Sounds like its all going to plan. I think Met has kicked in with me now and is starting to make me lose weight. Remember last time when I didn't lose anything for the first 2 months, then all of a sudden I started losing weight. Must be the same this time. I will give it my best shot thats for sure!


----------



## scratch

just had an options hot chocloate with mint to keep the sweet cravings away. I am going to sort out a pencil drawing of Hash and dd for my mum for xmas. That should take my mind off food!!


----------



## Witchie Poo Cat

Hello Girls

Just wanted to pop on and say how proud I am of all of you for sticking to your diets so well despite illness, tempation and boredom (oh, and hunger and cravings too! lol).  Give yourself a huge pat on the back and treat yourself to something non-food like some new gossip mags, a bubble bath, face cream or something - you all deserve it 

Just so you all feel like your eating LOADS, heres what I have in a typical day:

Brekkie - Slimfast Shake (chocolate flavour)
Lunch - ooohh, Slimfast Shake (chocolate flavour)
Dinner - Tesco healthy ready meal of 500 cals or less
snacks - 1 or 2 apples

I know, I know, your all jealous of the wonderful food Im eating every day, all that luxury  

Enjoy every mouthful of every meal and remember girls to eat slowly - your stomach doesnt signal your brain that its had enough until about 20mins after you finish eating (unless your me in which case the signal never makes it  )

Keep up the good work diet buddies.  I feel like we should have one of those thermometer things with the total amount of weight all of us have to lose and the line that shows where we are up to so far, that would make us all feel great and motivate us to keep going


----------



## flowerpot

kerry, did you lose last week hun?  keep up the good work. I'm going back on Met, gonna build up very slowly again, starting on one tablet tonight (meant to do yesterday but tummy was off).  gynae said i could stay on it even after finishing the clomid x


----------



## scratch

managed to do my ticker god knows how to change it though!!


----------



## flowerpot

hey Sal thats a good un!


----------



## KerryB

Love the ticker Sal!  

Flower....I lost 3lbs I think, but weighed again (I know naughty ) on Sat/Sun and had lost more! It could just be my old scales playing with me though! Will wait till this Thursday and see what they say. Good luck woth the Met hun, I'm sure you'll be fine!

Witchie...Your meals actually sounds quite appealing.

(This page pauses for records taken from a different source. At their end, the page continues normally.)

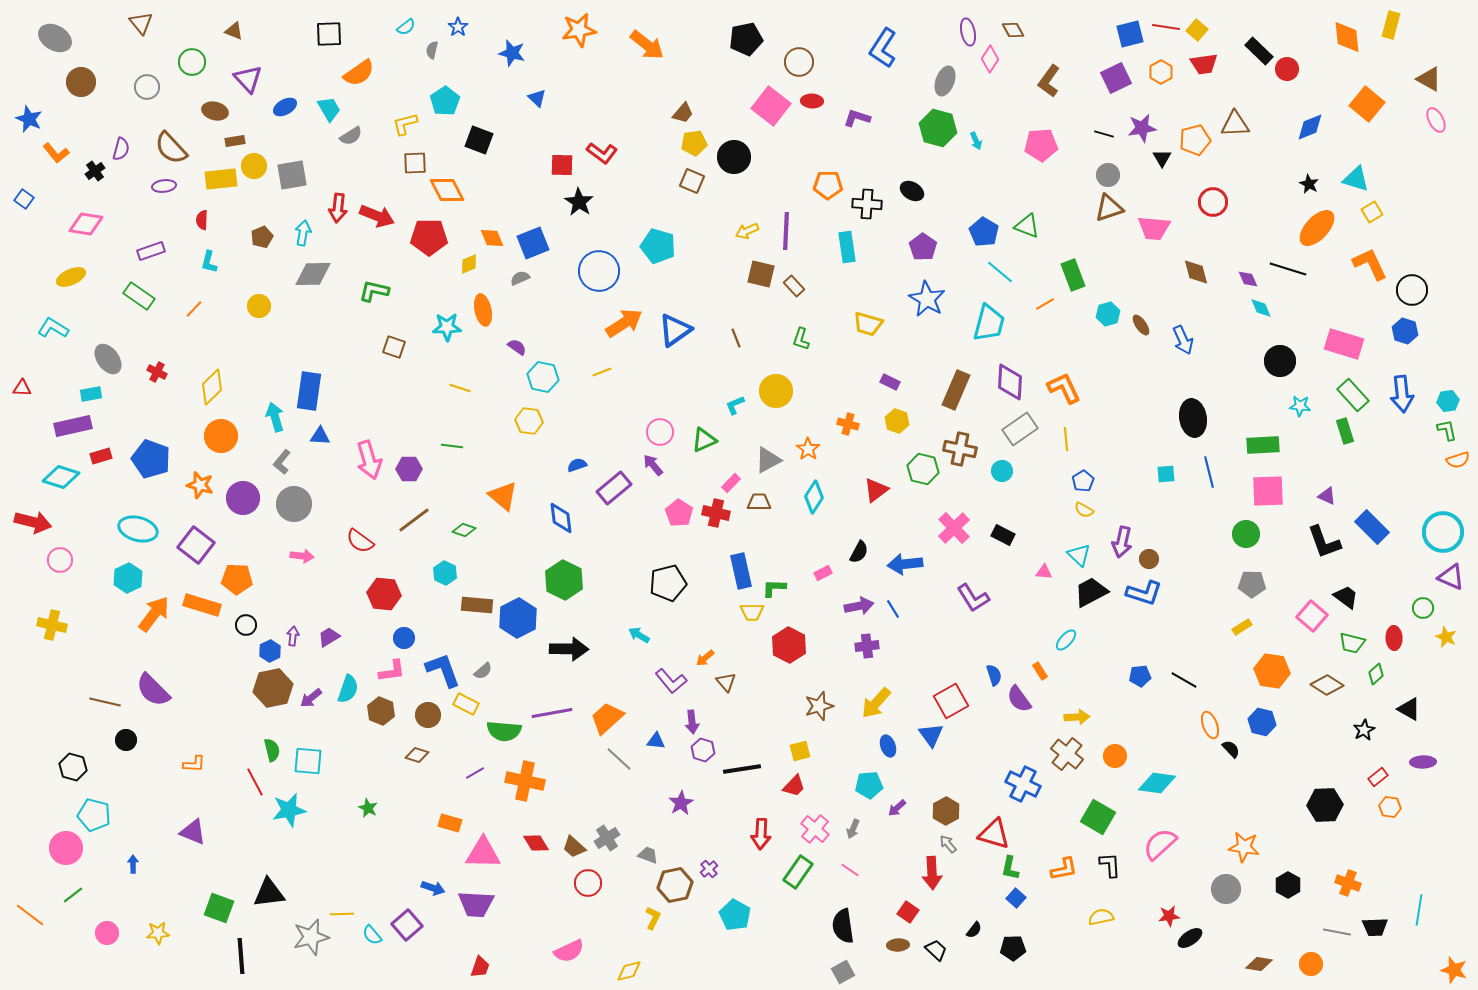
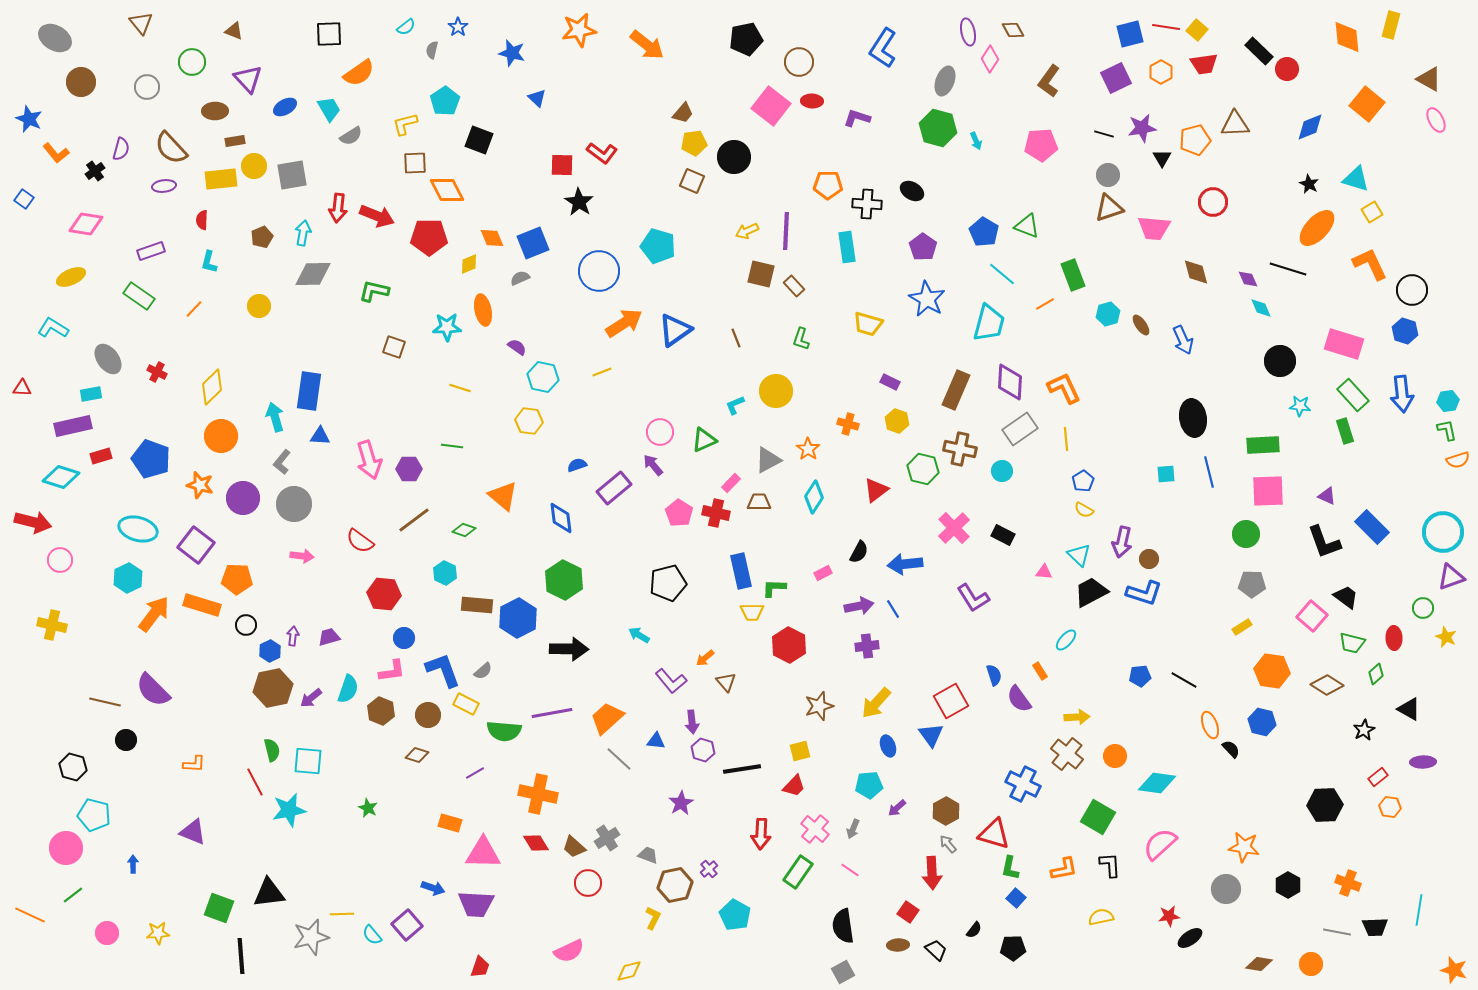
brown ellipse at (215, 111): rotated 15 degrees counterclockwise
cyan line at (1000, 272): moved 2 px right, 2 px down
purple triangle at (1451, 577): rotated 44 degrees counterclockwise
purple trapezoid at (329, 637): rotated 15 degrees clockwise
orange cross at (525, 781): moved 13 px right, 13 px down
orange line at (30, 915): rotated 12 degrees counterclockwise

Like you say its takes away that "What am I going to eat" routine, where we normally ned up eating crap if we cna't decide! I'm tempted to try it again although it probably won't be very good with Met will it!


----------



## Witchie Poo Cat

flower - i have heard that too about the met if you dont ovulate and have pcos you can stay on after clomid.  at least that will boost your ov as well as help you lose weight so its a win-win situation 

sal - ooh, nice ticker hun!  I hate cutting and pasting the code into my sig every week but its one more thing to keep me out of the kitchen  

kerry - your absolutely right, no food choices to make.  actually, i left out the individual packs of veg i have with a ready meal.  tesco do them, they are frozen in bags you just pop in the micro, 3 mins and they are done.  excellent way to get a variety of veg down you without all the preparation!  as for SF and Met, hmmm...i dont know hun. maybe buy one of the ready made cans and try one portion see how it goes. if you are met-bum-free then might be safe to get the tub?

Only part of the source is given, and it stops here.